== The data ==

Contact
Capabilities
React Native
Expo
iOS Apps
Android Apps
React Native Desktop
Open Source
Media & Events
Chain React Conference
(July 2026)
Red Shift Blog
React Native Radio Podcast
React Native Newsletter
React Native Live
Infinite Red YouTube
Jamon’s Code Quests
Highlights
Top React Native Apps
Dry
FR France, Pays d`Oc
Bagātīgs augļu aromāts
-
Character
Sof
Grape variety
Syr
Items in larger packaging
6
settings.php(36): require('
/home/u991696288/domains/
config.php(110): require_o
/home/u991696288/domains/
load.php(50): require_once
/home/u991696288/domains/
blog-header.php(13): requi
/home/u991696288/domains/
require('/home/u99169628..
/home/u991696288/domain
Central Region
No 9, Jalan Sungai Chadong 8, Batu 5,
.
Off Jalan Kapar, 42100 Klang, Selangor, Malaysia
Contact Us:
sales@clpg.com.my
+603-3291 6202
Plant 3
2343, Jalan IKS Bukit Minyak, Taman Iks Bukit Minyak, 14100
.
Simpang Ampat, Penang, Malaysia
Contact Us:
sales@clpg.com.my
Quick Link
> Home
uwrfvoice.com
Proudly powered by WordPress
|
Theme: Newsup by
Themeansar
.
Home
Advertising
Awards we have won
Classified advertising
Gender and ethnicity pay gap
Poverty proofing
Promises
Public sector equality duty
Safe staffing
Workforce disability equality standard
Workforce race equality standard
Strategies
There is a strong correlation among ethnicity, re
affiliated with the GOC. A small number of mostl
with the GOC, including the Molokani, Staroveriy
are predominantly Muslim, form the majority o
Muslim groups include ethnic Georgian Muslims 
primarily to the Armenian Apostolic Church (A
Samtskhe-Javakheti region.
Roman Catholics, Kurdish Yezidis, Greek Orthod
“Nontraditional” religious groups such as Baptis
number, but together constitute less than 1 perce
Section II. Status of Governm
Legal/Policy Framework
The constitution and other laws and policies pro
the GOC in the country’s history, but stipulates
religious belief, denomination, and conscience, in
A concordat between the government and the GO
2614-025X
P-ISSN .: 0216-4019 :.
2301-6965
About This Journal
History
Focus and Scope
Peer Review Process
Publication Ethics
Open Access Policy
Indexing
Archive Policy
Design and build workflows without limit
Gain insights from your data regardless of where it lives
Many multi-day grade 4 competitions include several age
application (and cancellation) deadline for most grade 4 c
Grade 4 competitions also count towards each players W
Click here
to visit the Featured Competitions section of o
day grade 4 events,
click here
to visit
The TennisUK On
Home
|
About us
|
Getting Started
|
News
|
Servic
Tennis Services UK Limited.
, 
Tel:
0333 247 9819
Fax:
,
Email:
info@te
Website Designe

===

Activity: Wherever the word "equality" appears in the data, return the whole line.

Task solution:
Public sector equality duty
Workforce disability equality standard
Workforce race equality standard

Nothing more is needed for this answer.